Crédit photo: Charlotte Dragon

C’était le 22 juillet dernier, après avoir fait quelques exercices de sagesse sur pigeons avec ma chienne au printemps, il était maintenant temps de retourner au bois pour de véritables situations de chasse. Il n’y a rien comme les oiseaux sauvages pour que le chien prenne de l’expérience à mon humble avis. Je connais quelques bons endroits ou il y a de la bécasse sur la Rive-Sud de Montréal, mais de la gélinotte abondante ça n’existe pas dans mon patelin, je dois faire de la route pour en trouver. Le king of game birds est la raison pour laquelle j’ai un chien d’arrêt et plus particulièrement pourquoi j’ai choisi le setter. C’est le gibier que j’aime chasser le plus au monde, c’est ma passion. Alors dimanche passé je me suis levé aux petites heures pour essayer d’arriver en grouse country avant que le soleil ne le réchauffe trop.
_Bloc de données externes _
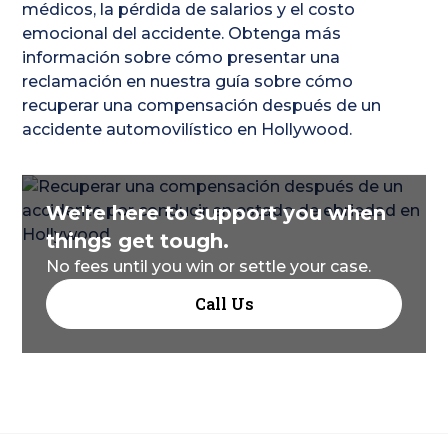
médicos, la pérdida de salarios y el costo
emocional del accidente. Obtenga más
información sobre cómo presentar una
reclamación en nuestra guía sobre cómo
recuperar una compensación después de un
accidente automovilístico en Hollywood.
We're here to support you when
things get tough.
No fees until you win or settle your case.
Call Us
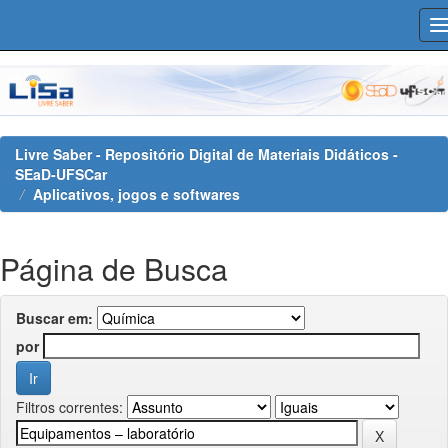
Skip
navigation
Livre Saber - Repositório Digital de Materiais Didáticos -
SEaD-UFSCar
Aplicativos, jogos e softwares
Página de Busca
Buscar em:
por
Filtros correntes:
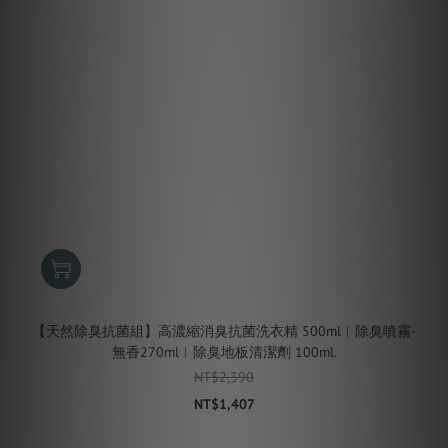
【天然除臭抗菌組】高濃縮消臭抗菌洗衣精 500ml︱除臭噴霧-
無香270ml︱除臭地板清潔劑 100ml.
NT$2,390
NT$1,407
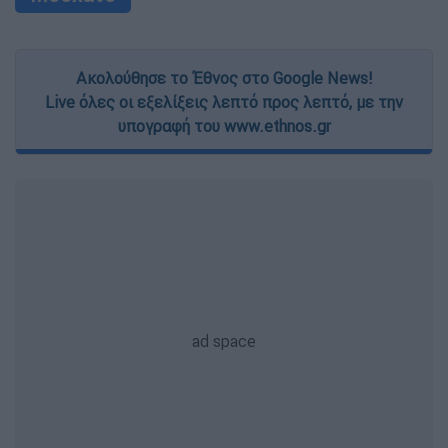
Ακολούθησε το Έθνος στο Google News!
Live όλες οι εξελίξεις λεπτό προς λεπτό, με την
υπογραφή του www.ethnos.gr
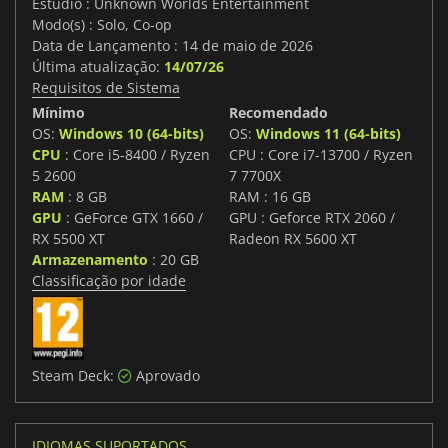
Estúdio : Unknown Worlds Entertainment
Modo(s) : Solo, Co-op
Data de Lançamento : 14 de maio de 2026
Última atualização:
14/07/26
Requisitos de Sistema
Mínimo
Recomendado
OS:
Windows 10 (64-bits)
OS:
Windows 11 (64-bits)
CPU
: Core i5-8400 / Ryzen
CPU : Core i7-13700 / Ryzen
5 2600
7 7700X
RAM
: 8 GB
RAM : 16 GB
GPU
: GeForce GTX 1660 /
GPU : Geforce RTX 2060 /
RX 5500 XT
Radeon RX 5600 XT
Armazenamento
: 20 GB
Classificação por idade
Steam Deck:
Aprovado
IDIOMAS SUPORTADOS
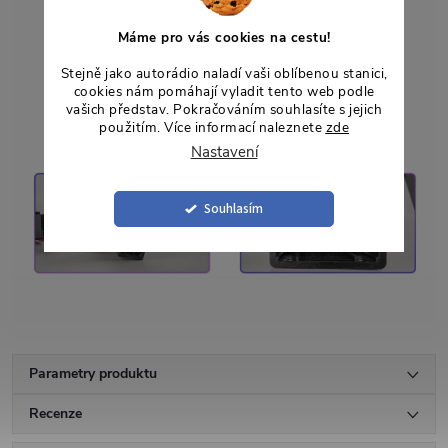
Máme pro vás cookies na cestu!
Stejně jako autorádio naladí vaši oblíbenou stanici,
cookies nám pomáhají vyladit tento web podle
vašich představ. Pokračováním souhlasíte s jejich
použitím. Více informací naleznete
zde
Nastavení
Souhlasím
Parametry produktu
Recenze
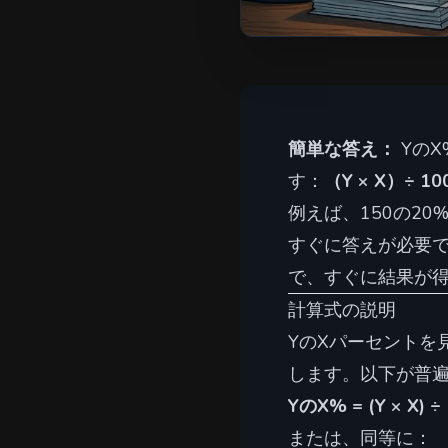
簡単な答え：
YのX
す：
（Y × X）÷ 10
例えば、150の20% = 
すぐに答えが必要
で、すぐに結果が
計算式の説明
YのXパーセントを
します。以下が普
YのX% = (Y × X) ÷
または、同等に：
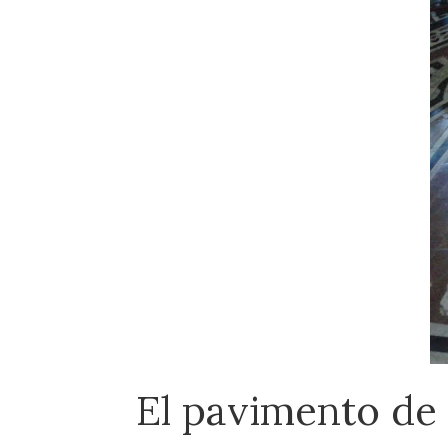
El pavimento de 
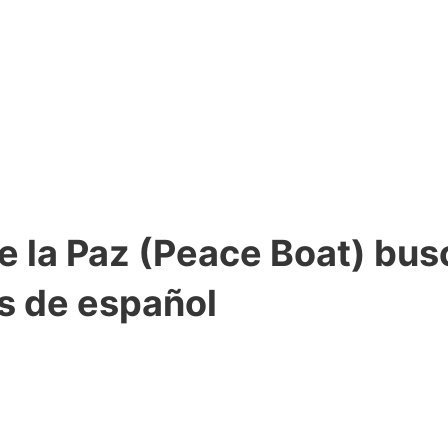
de la Paz (Peace Boat) bus
s de español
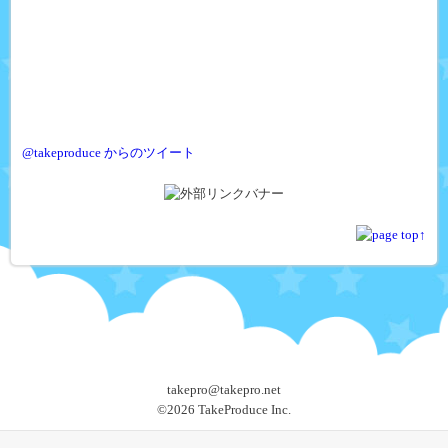
@takeproduce からのツイート
takepro@takepro.net
©
2026 TakeProduce Inc.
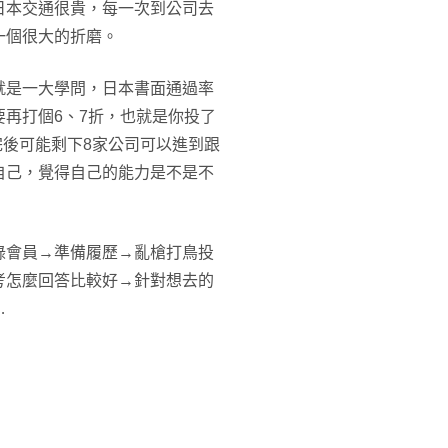
日本交通很貴，每一次到公司去
一個很大的折磨。
就是一大學問，日本書面通過率
要再打個6、7折，也就是你投了
完後可能剩下8家公司可以進到跟
自己，覺得自己的能力是不是不
錄會員→準備履歷→亂槍打鳥投
考怎麼回答比較好→針對想去的
…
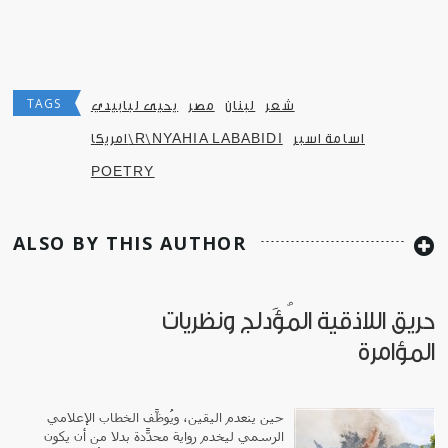
TAGS
شعر
لبنان
مصر
يحيى لبابيدي
اسامة اسبر
امريكا\R\NYAHIA LABABIDI
POETRY
ALSO BY THIS AUTHOR
حريق اللاذقية المُؤَدلج ونظريات
المؤامرة
حين ينعدم اليقين، ويُوظَّف الخطاب الإعلامي
الرسمي ليخدم رواية محدّدة بدلاً من أن يكون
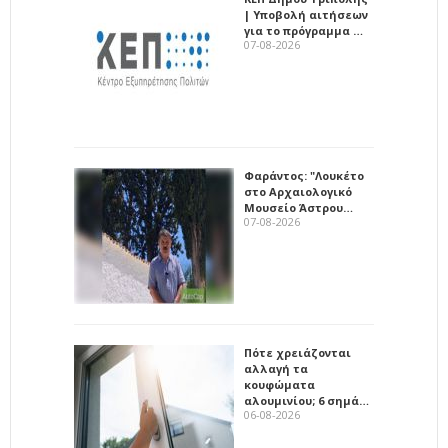
| Υποβολή αιτήσεων
για το πρόγραμμα …
07-08-2026
Φαράντος: "Λουκέτο
στο Αρχαιολογικό
Μουσείο Άστρου…
07-08-2026
Πότε χρειάζονται
αλλαγή τα
κουφώματα
αλουμινίου; 6 σημά…
06-08-2026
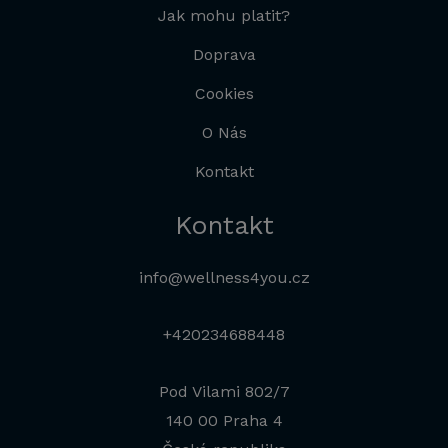
Jak mohu platit?
Doprava
Cookies
O Nás
Kontakt
Kontakt
info@wellness4you.cz
+420234688448
Pod Vilami 802/7
140 00 Praha 4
Voici donc le récit d’une randonnée sur une terre agroforestière en Estrie avec ma blonde et notre chien d’arrêt. Air frais, il fait 15 degrés Celsius à 7 h du matin. Dixie est en forme et elle me tire depuis qu’elle a aperçu les arbres au fond de ce champ qui vient d’être fauché. Je la relâche en lui donnant le signal habituel et elle décolle comme un jet, à toute vitesse elle fait honneur à ses ancêtres champions de field trial et puis elle disparaît. Maintenant je vais devoir suivre le son de sa cloche et me fier uniquement au rythme de sa musique. Je connais bien l’endroit et je sais que le king s’y cache, car je l’ai vu et entendu tout le printemps. Je sais que la jeune setter a encore de l’expérience à prendre avant d’obtenir le grade de grouse dog donc je reste optimiste, mais je me dis qu’il se peut que ça ne se passe pas comme je voudrais aujourd’hui. La cloche n’est presque plus perceptible, je regarde ma bébelle haute technologie, elle est à 100 mètres de moi vers l’Est. 100 mètres dans cette jungle du mois de juillet c’est trop pour moi, je la rappelle. Elle s’arrête au son du bip de son collier et je lui donne un coup de sifflet, puis la cloche repart de plus belle. 70, 50, 30, 20 mètres je la vois, elle m’aperçoit, c’est bon vas-y Dixie, trouve-moi un oiseau, juste un, stp. Je me suis levé à 4 h ce matin et j’ai conduit pendant 2 heures juste pour toi. Allez, trouve-nous un oiseau.

Crédit photo: Charlotte Dragon
Crédit photo: Charlotte Dragon

Les minutes s’écoulent, elle travaille fort et j’aime ce qu’elle choisit de faire comme trajet je la laisse donc aller. Nous marchons dans les champs le long de la foret, j’entends le chien trouver un cours d’eau et se foutre dedans, c’est parfait ça va la garder au frais. Et puis le champ fait un 90 degrés et plonge creux vers la droite. Je tourne le coin rapidement parce que la chienne a fait taire sa sonnaille, je regarde une dernière fois la manette qui me relie aux satellites pendant qu’elle vibre pour me dire, Dixie Is On Point, à 20 mètres sud-est. Je longe les arbres à ma droite en scrutant à travers cette végétation trop dense, puis je vois Dixie un peu plus bas qui pointe sa tête dans ma direction. Je ne peux m’en empêcher je lui lâche un petit Whoa, pour lui indiquer que je ferai le reste de la job, et VRRROUM! Ma gélinotte adorée se lance entre moi et Dixie et coupe plein sud vers son paradis pour disparaître aussi vite. C’était une rousse que je crie à ma blonde, puis je tire un coup de pistolet à blanc. Dixie repart, mais Whoa! N’oublie pas ce que j’ai essayé de t’enseigner tout l’été, reste donc sage un peu. Elle se rappelle de la leçon et s’arrête à ma grande satisfaction. Puis allez up vas-y Dixie bravo ma belle!

Ce fut une belle matinée et je n’ai pas regretté de m’être levé le cul si tôt le matin. Ce sera à refaire plusieurs fois encore avant septembre pour bien conditionner le chien.